In the investigation of thyroid nodules, there is a need to safely select nodules for FNA cytological analysis to maximise benefits and minimise cost, given the high incidence of thyroid nodules [6, 10]. Evidence is gathering that the malignant potential of thyroid nodules may not be strongly associated with nodule size or palpability or whether they are solitary or occur in a multinodular gland [1, 2, 5–8, 10]. Clinical risk factors such as a history of head and neck irradiation, thyroid cancer, a family history of thyroid cancer or familial adenomatous polyposis, rapid growth, vocal cord paralysis and regional lymphadenopathy [1, 6, 8] are uncommon.
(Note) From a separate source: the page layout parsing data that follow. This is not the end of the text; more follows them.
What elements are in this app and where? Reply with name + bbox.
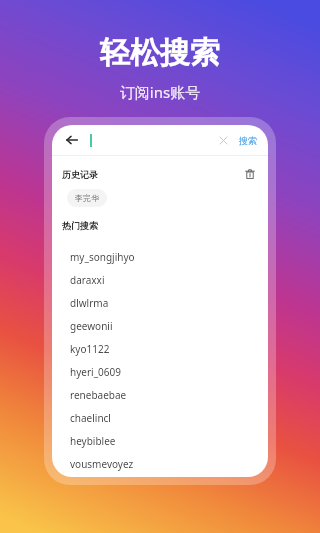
staticText: geewonii <box>70 319 113 333</box>
staticText: kyo1122 <box>70 342 110 356</box>
button[interactable]: Clear <box>213 130 233 150</box>
button[interactable]: heybiblee <box>52 429 268 452</box>
staticText: daraxxi <box>70 273 105 287</box>
button[interactable]: kyo1122 <box>52 337 268 360</box>
staticText: vousmevoyez <box>70 457 134 471</box>
button[interactable] <box>90 125 213 155</box>
staticText: dlwlrma <box>70 296 109 310</box>
staticText: 订阅ins账号 <box>0 82 320 102</box>
staticText: hyeri_0609 <box>70 365 121 379</box>
staticText: heybiblee <box>70 434 116 448</box>
button[interactable]: chaelincl <box>52 406 268 429</box>
staticText: 轻松搜索 <box>0 34 320 72</box>
button[interactable]: vousmevoyez <box>52 452 268 475</box>
staticText: 李完华 <box>75 193 99 203</box>
button[interactable]: hyeri_0609 <box>52 360 268 383</box>
staticText: renebaebae <box>70 388 127 402</box>
button[interactable]: renebaebae <box>52 383 268 406</box>
staticText: my_songjihyo <box>70 250 135 264</box>
button[interactable]: Clear history <box>242 166 258 182</box>
button[interactable]: my_songjihyo <box>52 245 268 268</box>
button[interactable]: daraxxi <box>52 268 268 291</box>
button[interactable]: 李完华 <box>67 189 107 207</box>
button[interactable]: geewonii <box>52 314 268 337</box>
staticText: 搜索 <box>239 135 257 146</box>
button[interactable]: dlwlrma <box>52 291 268 314</box>
staticText: 历史记录 <box>62 169 98 180</box>
button[interactable]: 搜索 <box>237 131 259 150</box>
staticText: 热门搜索 <box>62 220 98 231</box>
button[interactable]: Back <box>61 129 83 151</box>
staticText: chaelincl <box>70 411 111 425</box>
There is thus increasing reliance on ultrasound and colour Doppler, by virtue of certain specific characteristics for detecting malignancy, to select nodules for FNA or biopsy [2]. It has also been recommended that in a multinodular gland FNA should be targeted by suspicious ultrasound features rather than by a nodule being clinically dominant [2, 5, 6].
In our service evaluation study, we have tested a set of ultrasound and colour Doppler selection criteria for detecting malignant nodules and selecting them for FNA cytology (Table 5). The characteristics of calcification, mixed colour flow pattern and markedly hypoechoic echo texture (Fig. 2) all have high odds ratios on the logistic regression (multivariable) analysis. In particular, microcalcification is the most specific sign, with all the five nodules demonstrating it being malignant. A sensitivity of 100 % (Table 6) is obtained making it a safe approach with all malignant nodules ‘earmarked’ and selected for FNA cytology. Even though this selection criterion has a lower specificity of 76 %, we have demonstrated that it can reduce substantially the number of required FNA biopsies. In our series of 171 patients, 117 out of the 153 benign nodules (Fig. 3) would not have required FNA cytology analysis to establish benignity if the selection criterion (Table 5) was applied in the first instance, with consequent benefit to both patient and service provision and reduction in cost.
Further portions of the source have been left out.